Once hygiene training is under way, the project manager hires an experienced contractor. Each site monitor works with the contractors in 10 villages to help organize the communities and select volunteers to provide manual labor. The wells in these areas are dug by hand to a depth of about 30 feet. More than 31 cubic yards of rock and dirt are removed — one bucket at a time. Surprisingly, most wells are dug in less than one week. Concrete casings are then cast on site and lowered one at a time to line the well, which is about six feet across. The well is then capped with a concrete pad, and a hand pump is installed.
Richard Gobba oversees water project development in Lowama and eight other villages. "As site monitor I assist in coordinating the contractors, the technicians and the community," he said. "I work with the community to help them provide their own labor, and I help ensure that a better job is done in each community." Gobba said that because of the sacrifice individuals make in contributing to the Church Humanitarian Fund, LDS Charities also encourages sacrifice on the part of community members to provide sand, hand-cut rock and labor to help build the well.
Most communities charge each family a small fee to help maintain the well. But in one enterprising community, the leaders decided to use the fees to buy goats. The goats would give milk and when the well needed maintenance, a goat would be sold to pay for it. The investment paid a far better return than interest in the bank.
Once the pump is operational, women and children line up their buckets at sunrise and for the next two hours take turns pumping clean water for their cooking needs that day. This needed ritual takes place every morning, during the wet season or the dry season. While still an arduous task — women carry as much as 40 pounds of water on their heads and small children carry up to 15 pounds on theirs — it is much less time-consuming than walking a mile or more for water. The greatest benefit is that the water is free from the harmful bacteria that can cause disease that too often proves fatal for infants and small children.
The value of clean water cannot be completely appreciated until it is realized that Sierra Leone has the world's second highest infant mortality rate. Water-borne typhoid fever is one of the leading causes. Last year, LDS Charities provided clean water in Sierra Leone and 22 other countries for nearly one million people.
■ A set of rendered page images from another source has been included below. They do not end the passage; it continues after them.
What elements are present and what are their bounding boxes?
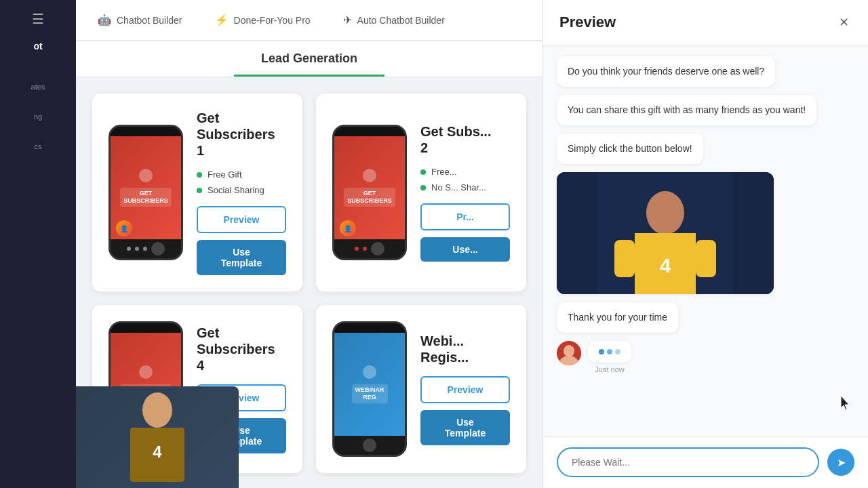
topnav: 🤖 Chatbot Builder ⚡ Done-For-You Pro ✈ A… xyxy=(76,0,542,41)
main-area: 🤖 Chatbot Builder ⚡ Done-For-You Pro ✈ A… xyxy=(76,0,542,488)
template-info-4: Webi...Regis... Preview Use Template xyxy=(420,333,510,445)
chat-message-2: You can share this gift with as many fri… xyxy=(557,95,816,125)
tab-area: Lead Generation xyxy=(76,41,542,77)
template-title-2: Get Subs...2 xyxy=(420,123,510,156)
template-actions-2: Pr... Use... xyxy=(420,203,510,262)
close-button[interactable]: ✕ xyxy=(835,14,852,30)
template-actions-4: Preview Use Template xyxy=(420,376,510,445)
phone-avatar-2: 👤 xyxy=(340,220,356,237)
chat-area: Do you think your friends deserve one as… xyxy=(543,45,868,436)
template-info-2: Get Subs...2 Free... No S... Shar... Pr.… xyxy=(420,123,510,262)
phone-mockup-2: GETSUBSCRIBERS 👤 xyxy=(332,125,407,260)
svg-rect-4 xyxy=(557,172,597,294)
sidebar-item-ng[interactable]: ng xyxy=(0,110,76,123)
chat-image: 4 xyxy=(557,172,774,294)
chat-message-3: Simply click the button below! xyxy=(557,134,703,164)
template-actions-1: Preview Use Template xyxy=(197,206,286,275)
svg-rect-10 xyxy=(696,240,716,277)
topnav-chatbot-label: Chatbot Builder xyxy=(117,15,182,26)
typing-content: Just now xyxy=(588,341,631,373)
menu-icon[interactable]: ☰ xyxy=(32,11,44,27)
feature-dot-1 xyxy=(197,172,202,178)
topnav-done-for-you-label: Done-For-You Pro xyxy=(234,15,311,26)
typing-dot-1 xyxy=(599,349,604,354)
template-title-3: Get Subscribers 4 xyxy=(197,325,286,373)
template-card-1: GETSUBSCRIBERS 👤 Get Subscribers 1 Free … xyxy=(92,94,302,291)
svg-point-6 xyxy=(646,191,684,235)
svg-text:4: 4 xyxy=(660,254,671,277)
preview-title: Preview xyxy=(559,14,616,31)
send-button[interactable]: ➤ xyxy=(827,449,854,476)
feature-dot-4 xyxy=(420,185,426,190)
typing-avatar xyxy=(557,341,581,365)
topnav-done-for-you[interactable]: ⚡ Done-For-You Pro xyxy=(210,0,316,41)
use-template-button-2[interactable]: Use... xyxy=(420,237,510,262)
tab-lead-generation[interactable]: Lead Generation xyxy=(234,41,384,77)
template-card-4: WEBINARREG Webi...Regis... Preview Use T… xyxy=(316,305,526,473)
sidebar-brand: ot xyxy=(33,41,42,52)
preview-panel: Preview ✕ Do you think your friends dese… xyxy=(542,0,868,488)
template-info-1: Get Subscribers 1 Free Gift Social Shari… xyxy=(197,110,286,275)
template-feature-2-2: No S... Shar... xyxy=(420,182,510,192)
sidebar-item-cs[interactable]: cs xyxy=(0,140,76,153)
use-template-button-4[interactable]: Use Template xyxy=(420,410,510,445)
typing-dot-3 xyxy=(615,349,620,354)
topnav-auto-label: Auto Chatbot Builder xyxy=(357,15,445,26)
typing-dots xyxy=(588,341,631,363)
template-title-4: Webi...Regis... xyxy=(420,333,510,365)
done-for-you-icon: ⚡ xyxy=(215,14,229,26)
preview-button-1[interactable]: Preview xyxy=(197,206,286,233)
svg-rect-9 xyxy=(614,240,635,277)
chat-input[interactable] xyxy=(557,447,819,477)
video-person-svg: 4 xyxy=(117,390,198,485)
typing-dot-2 xyxy=(607,349,612,354)
sidebar-item-templates[interactable]: ates xyxy=(0,80,76,94)
phone-mockup-1: GETSUBSCRIBERS 👤 xyxy=(108,125,183,260)
svg-point-0 xyxy=(142,392,172,428)
typing-time: Just now xyxy=(588,365,631,373)
sidebar: ☰ ot ates ng cs xyxy=(0,0,76,488)
template-feature-1-1: Free Gift xyxy=(197,169,286,180)
feature-dot-3 xyxy=(420,169,426,175)
preview-button-2[interactable]: Pr... xyxy=(420,203,510,230)
video-placeholder: 4 xyxy=(76,386,239,488)
avatar-svg xyxy=(557,341,581,365)
chat-input-area: ➤ xyxy=(543,436,868,488)
svg-text:4: 4 xyxy=(153,443,162,461)
template-feature-2-1: Free... xyxy=(420,167,510,177)
feature-dot-2 xyxy=(197,188,202,193)
phone-avatar-1: 👤 xyxy=(116,220,132,237)
topnav-auto-chatbot[interactable]: ✈ Auto Chatbot Builder xyxy=(338,0,450,41)
auto-chatbot-icon: ✈ xyxy=(343,14,352,26)
template-card-2: GETSUBSCRIBERS 👤 Get Subs...2 Free... xyxy=(316,94,526,291)
chat-video-image: 4 xyxy=(557,172,774,294)
template-feature-1-2: Social Sharing xyxy=(197,185,286,195)
preview-button-4[interactable]: Preview xyxy=(420,376,510,403)
typing-indicator-row: Just now xyxy=(557,341,854,373)
template-title-1: Get Subscribers 1 xyxy=(197,110,286,159)
video-overlay: 4 xyxy=(76,386,239,488)
svg-point-12 xyxy=(564,345,574,357)
chatbot-builder-icon: 🤖 xyxy=(98,14,111,26)
topnav-chatbot-builder[interactable]: 🤖 Chatbot Builder xyxy=(92,0,188,41)
use-template-button-1[interactable]: Use Template xyxy=(197,240,286,275)
chat-message-1: Do you think your friends deserve one as… xyxy=(557,56,775,87)
preview-header: Preview ✕ xyxy=(543,0,868,45)
chat-message-4: Thank you for your time xyxy=(557,302,678,333)
phone-mockup-4: WEBINARREG xyxy=(332,321,407,457)
svg-rect-5 xyxy=(733,172,774,294)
Funding came from individual contributions to the humanitarian fund on meetinghouse donation slips and through LDS Philanthropies.
"If I could speak for the people of Sierra Leone," said Mustapha Turay, project manager for the new wells, "I would say a big thank you to The Church of Jesus Christ of Latter-day Saints for blessing our lives, for coming to our aid at a most needed time. Thank you for saving lives, for saving children who would have died, and for creating jobs for our brothers and sisters who are employed in this water project."
After an afternoon of successful interviews and filming, it was time to go. As we left by canoe, the village children came down to the riverbank and waded into the water to say their goodbyes. We circled back toward the shore one last time to bid farewell and received shouts of "Thank you," "We love you," and "Goodbye!"
We sat there feeling humbled and grateful. For so much of the year we live in air-conditioned or heated comfort, with easy access to clean air and water. We rededicated ourselves to doing more with whatever resources we can bring to those who need them. While we are changing other people's lives, they are changing ours as well.